Wagner himself had a thirteen-bar trumpet part, and he recorded that: “I was able to blow my instrument to my soul’s content without any likelihood of being overheard by Cosima. We startled a few fishermen on the lake, and the villagers who passed along the bank certainly thought that we were mad. We were – mad with inspiration!”

The secrecy continued until Christmas morning. Then Wagner and his friends stole up the winding stairs leading to Cosima and the baby’s bedroom. They quietly positioned themselves and, as the composer gave a downbeat, began to play the Idyll, which has since been called Wagner’s smallest but possibly brightest and most deeply-felt compositon.

Cosima was still asleep as the music started, and that evening she wrote in her diary: “As I awoke, my ears caught a sound which swelled fuller and fuller. No longer could I imagine myself to be dreaming. Music was sounding, and what music!

“As it died away, Richard came into my room . . . and offered me the score of the symphonic birthday poem. I was in tears, but so was the whole house . . . I have spent the whole day as though in a dream. My spirit is still listening to the vanished sounds . . .”

Wagner also found that melody soothed his worries and made-up for the many previous hardships and disappointments of his turbulent life.
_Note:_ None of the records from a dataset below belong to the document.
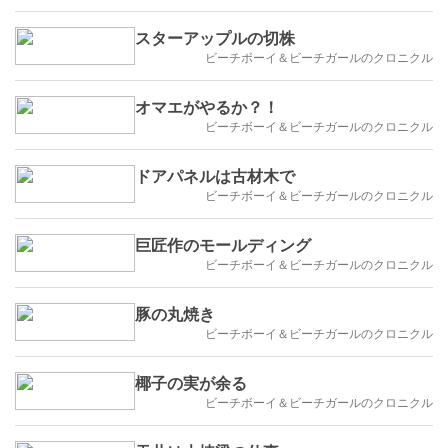
スターアップルの切株
ビーチボーイ＆ビーチガールのクロニクル
オマエがやるか？！
ビーチボーイ＆ビーチガールのクロニクル
ドアパネルは古材木で
ビーチボーイ＆ビーチガールのクロニクル
巨匠作のモールディング
ビーチボーイ＆ビーチガールのクロニクル
豚の丸焼き
ビーチボーイ＆ビーチガールのクロニクル
椰子の実が余る
ビーチボーイ＆ビーチガールのクロニクル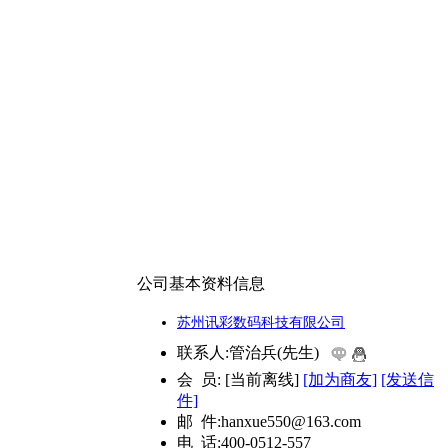
公司基本资料信息
苏州讯彩数码科技有限公司
联系人:
管治兵(先生)
会 员:
[
当前离线
]
[加为商友]
[发送信
件]
邮 件:
hanxue550@163.com
电 话:
400-0512-557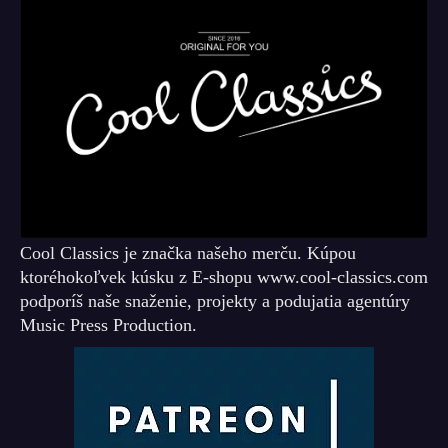
Cool Classics je značka našeho merču. Kúpou
ktoréhokoľvek kúsku z E-shopu www.cool-classics.com
podporíš naše snaženie, projekty a podujatia agentúry
Music Press Production.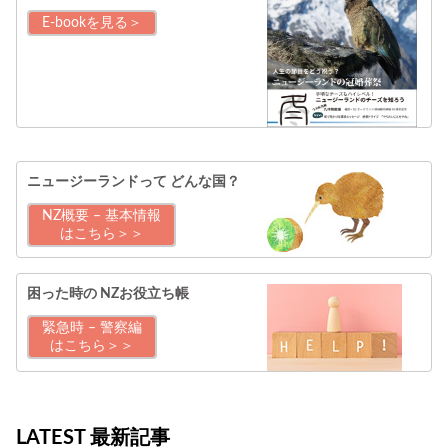
E-bookを見る＞
ニュージーランドって
どんな国？
NZ概要 – 基本情報
はこちら＞＞
困った時の
NZお役立ち帳
緊急時 – 警察編
はこちら＞＞
LATEST 最新記事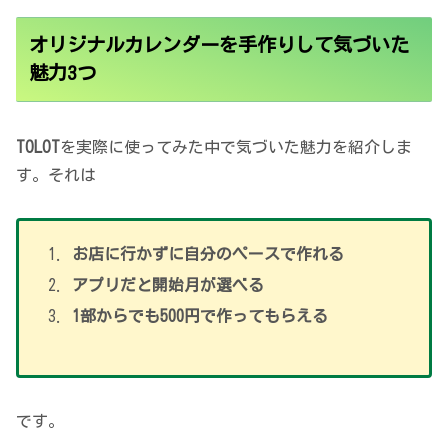
オリジナルカレンダーを手作りして気づいた
魅力3つ
TOLOT
を実際に使ってみた中で気づいた魅力を紹介しま
す。それは
お店に行かずに自分のペースで作れる
アプリだと開始月が選べる
1部からでも500円で作ってもらえる
です。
The son of a police clerk, he was born in Leipzig, Germany, in May, 1813, and was 15 years old before he took any serious interest in music.

He admired the works of Mozart and Beethoven and, inspired by their example, made rapid progress as a composer, chorus-master in an opera house, and director of the municipal theatre at Magdeburg. He fell in love with the company’s leading lady, Minna Planer, and the couple were married in 1836.
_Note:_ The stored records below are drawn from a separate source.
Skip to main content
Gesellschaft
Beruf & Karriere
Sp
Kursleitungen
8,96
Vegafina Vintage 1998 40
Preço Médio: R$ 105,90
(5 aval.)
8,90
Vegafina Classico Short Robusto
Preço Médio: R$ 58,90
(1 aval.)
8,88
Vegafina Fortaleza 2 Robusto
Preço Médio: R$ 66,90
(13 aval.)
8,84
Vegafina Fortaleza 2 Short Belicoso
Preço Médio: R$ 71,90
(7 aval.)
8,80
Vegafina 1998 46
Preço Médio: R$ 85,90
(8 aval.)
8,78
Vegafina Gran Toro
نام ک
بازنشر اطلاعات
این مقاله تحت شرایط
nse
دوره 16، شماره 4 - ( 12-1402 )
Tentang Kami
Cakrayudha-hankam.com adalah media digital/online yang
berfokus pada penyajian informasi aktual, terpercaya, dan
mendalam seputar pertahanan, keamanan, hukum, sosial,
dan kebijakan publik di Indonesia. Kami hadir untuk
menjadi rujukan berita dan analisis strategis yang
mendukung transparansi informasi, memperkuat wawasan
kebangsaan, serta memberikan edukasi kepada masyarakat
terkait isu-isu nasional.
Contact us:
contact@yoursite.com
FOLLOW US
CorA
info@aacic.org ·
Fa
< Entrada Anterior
Then followed a troubled and unsettled period. Wagner was repeatedly harried by the tradesmen, bankers and merchants who had advanced him money and credit. Despite this, he composed his first two stageable operas, Rienzi, set in ancient Rome, and the much more successful The Flying Dutchman.

While in Dresden, he was accused of being a political revolutionary, and was threatened with imprisonment. Obtaining a false passport, he escaped to Switzerland, where he was given news that he had been banned from his home town because of his ill-fame. Together with Minna, he wandered throughout Central Europe, always, as he put it, a few breathless steps ahead of his many creditors.

For a while he was befriended by the young and unbalanced King Ludwig of Bavaria, who was known as “Mad Ludwig”. The monarch eased Wagner’s chronic financial problems and allowed him to work on his most ambitious and large-scale venture, the four linked operas with the overall title, The Ring of the Nibelung – about a magic gold ring which gives world power to whoever owns it.

But when Minna died in 1866, Wagner broke with Ludwig. He later met, courted and married Cosima. She was the daughter of an equally illustrious composer, Franz Liszt, and with her Wagner belatedly found happiness and tranquility. At the time, he was working on the third opera in the Ring cycle, Siegfried, the name afterwards given to their baby son.

When he came to compose the beautiful and haunting Siegfried Idyll, he used themes taken from the then unfinished opera, especially the poignant love music. The piece includes a “sleep” motive played by the woodwind; Siegfried’s song of wandering, first heard on the horn; some birdsong played by the clarinet and other woodwind; and an apt quotation for the oboe from a German folk-lullaby, Sleep, Baby Sleep.

Wagner, who later settled and then died in Venice, was not to write such perfect and personal music again.